(Saved entries)
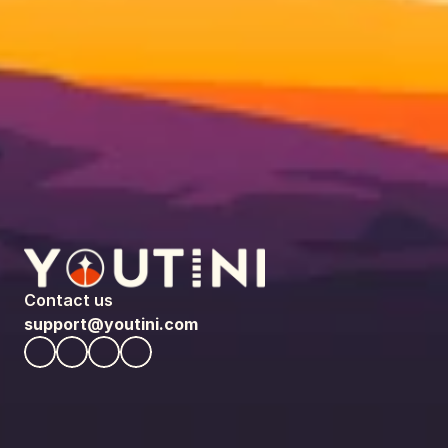
Contact us
support@youtini.com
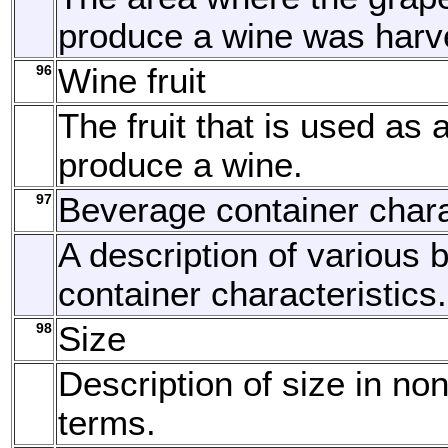
produce a wine was harv
96
Wine fruit
The fruit that is used as 
produce a wine.
97
Beverage container chara
A description of various
container characteristics.
98
Size
Description of size in no
terms.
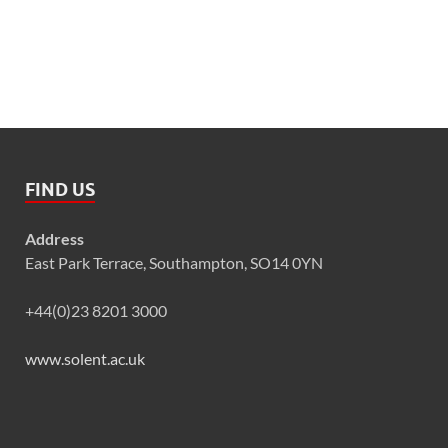
FIND US
Address
East Park Terrace, Southampton, SO14 0YN
+44(0)23 8201 3000
www.solent.ac.uk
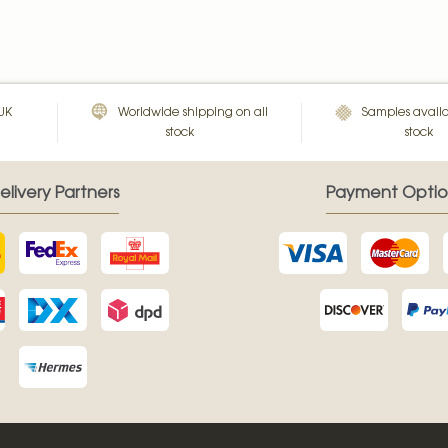
 UK
Worldwide shipping on all
Samples availa
stock
stock
elivery Partners
Payment Optio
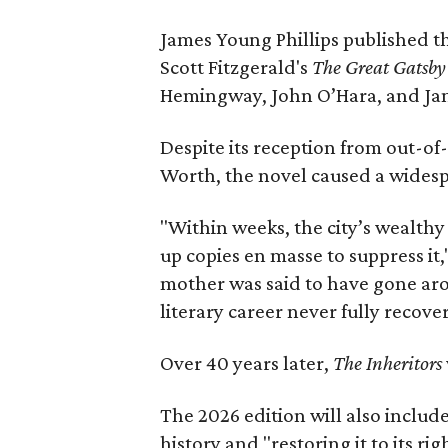
James Young Phillips published th
Scott Fitzgerald's
The Great Gatsb
Hemingway, John O’Hara, and Ja
Despite its reception from out-of-
Worth, the novel caused a widespr
"Within weeks, the city’s wealthy
up copies en masse to suppress it,
mother was said to have gone aro
literary career never fully recove
Over 40 years later,
The Inheritors
The 2026 edition will also includ
history and "restoring it to its ri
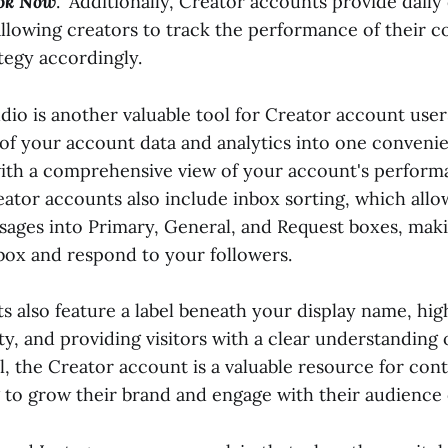
ok Now
." Additionally, Creator accounts provide daily
allowing creators to track the performance of their 
ategy accordingly.
io is another valuable tool for Creator account user
 of your account data and analytics into one convenie
ith a comprehensive view of your account's perform
eator accounts also include inbox sorting, which allo
sages into Primary, General, and Request boxes, makin
ox and respond to your followers.
s also feature a label beneath your display name, hig
ty, and providing visitors with a clear understanding
ll, the Creator account is a valuable resource for con
 to grow their brand and engage with their audience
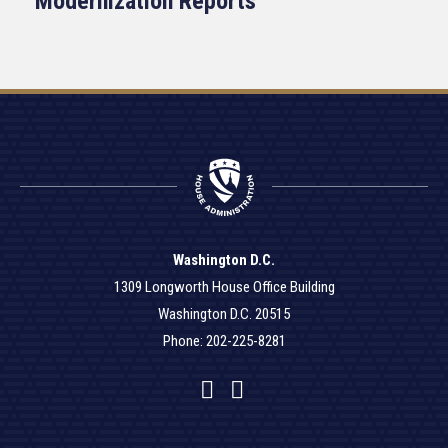
Modernization Reports
Washington D.C.
1309 Longworth House Office Building
Washington D.C. 20515
Phone: 202-225-8281
Facebook
Twitter
YouTube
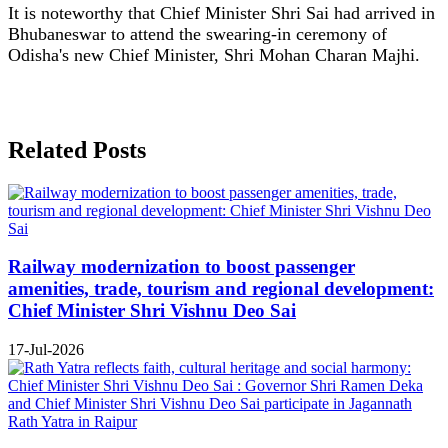
It is noteworthy that Chief Minister Shri Sai had arrived in
Bhubaneswar to attend the swearing-in ceremony of
Odisha's new Chief Minister, Shri Mohan Charan Majhi.
Related Posts
Railway modernization to boost passenger
amenities, trade, tourism and regional development:
Chief Minister Shri Vishnu Deo Sai
17-Jul-2026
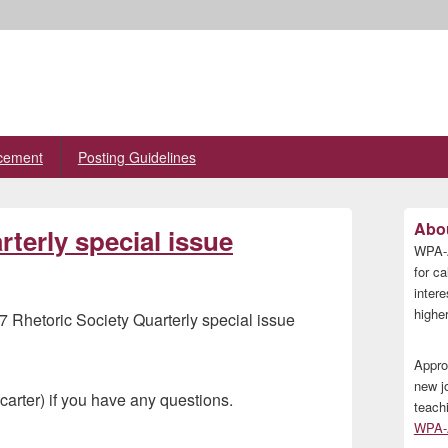
cement
Posting Guidelines
Primary
Abou
terly special issue
Sidebar
WPA-A
Widget
Area
for ca
inter
higher
7 Rhetoric Society Quarterly special issue
Appro
new j
carter) if you have any questions.
teach
WPA-A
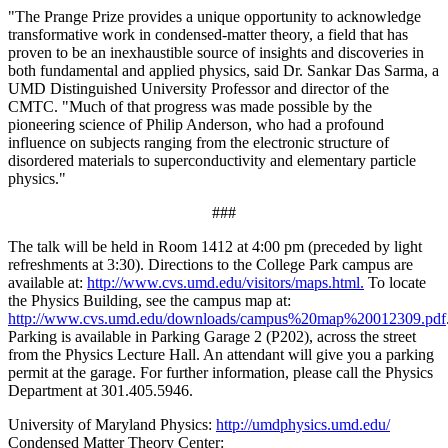
"The Prange Prize provides a unique opportunity to acknowledge
transformative work in condensed-matter theory, a field that has
proven to be an inexhaustible source of insights and discoveries in
both fundamental and applied physics, said Dr. Sankar Das Sarma, a
UMD Distinguished University Professor and director of the
CMTC. "Much of that progress was made possible by the
pioneering science of Philip Anderson, who had a profound
influence on subjects ranging from the electronic structure of
disordered materials to superconductivity and elementary particle
physics."
###
The talk will be held in Room 1412 at 4:00 pm (preceded by light
refreshments at 3:30). Directions to the College Park campus are
available at:
http://www.cvs.umd.edu/visitors/maps.html.
To locate
the Physics Building, see the campus map at:
http://www.cvs.umd.edu/downloads/campus%20map%20012309.pdf
Parking is available in Parking Garage 2 (P202), across the street
from the Physics Lecture Hall. An attendant will give you a parking
permit at the garage. For further information, please call the Physics
Department at 301.405.5946.
University of Maryland Physics:
http://umdphysics.umd.edu/
Condensed Matter Theory Center:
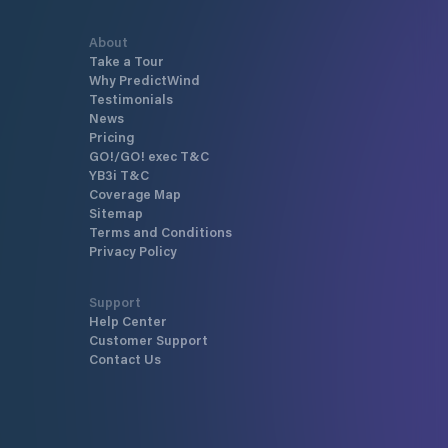
About
Take a Tour
Why PredictWind
Testimonials
News
Pricing
GO!/GO! exec T&C
YB3i T&C
Coverage Map
Sitemap
Terms and Conditions
Privacy Policy
Support
Help Center
Customer Support
Contact Us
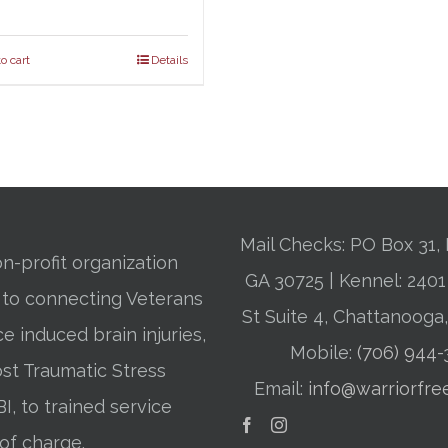
o cart
Details
Mail Checks: PO Box 31, 
n-profit organization
GA 30725 | Kennel: 24
 to connecting Veterans
St Suite 4, Chattanooga
ce induced brain injuries,
Mobile:
(706) 944
st Traumatic Stress
Email:
info@warriorfre
BI, to trained service
of charge.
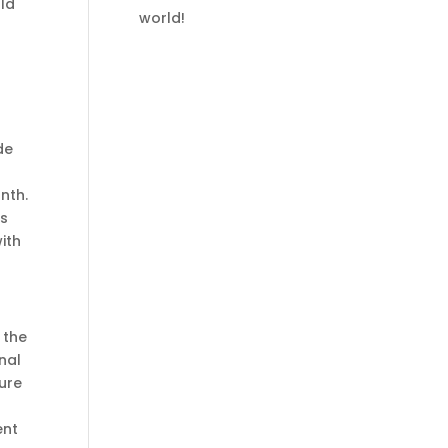
rld
world!
de
nth.
es
ith
 the
nal
zure
ent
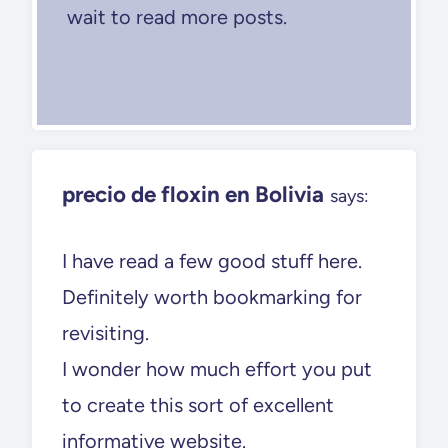
wait to read more posts.
precio de floxin en Bolivia
says:
I have read a few good stuff here.
Definitely worth bookmarking for
revisiting.
I wonder how much effort you put
to create this sort of excellent
informative website.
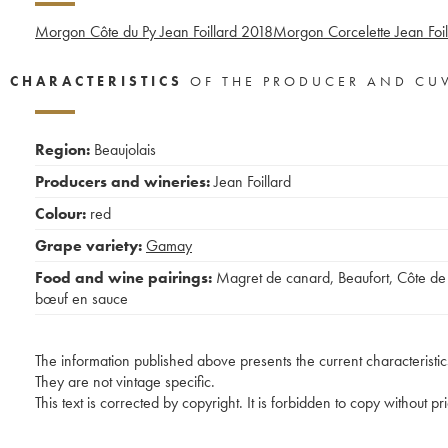
Morgon Côte du Py Jean Foillard
2018
Morgon Corcelette Jean Foil
CHARACTERISTICS
OF THE PRODUCER AND CU
Region:
Beaujolais
Producers and wineries:
Jean Foillard
Colour:
red
Grape variety:
Gamay
Food and wine pairings:
Magret de canard
,
Beaufort
,
Côte de
bœuf en sauce
The information published above presents the current characteristic
They are not vintage specific.
This text is corrected by copyright. It is forbidden to copy without p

**REQUIRED ACTION:**
For the word "information", return every line of the records that holds it.

**RESULT FOR THIS TASK:**
permit at the garage. For further information, please call the Physics
The information published above presents the current characteristic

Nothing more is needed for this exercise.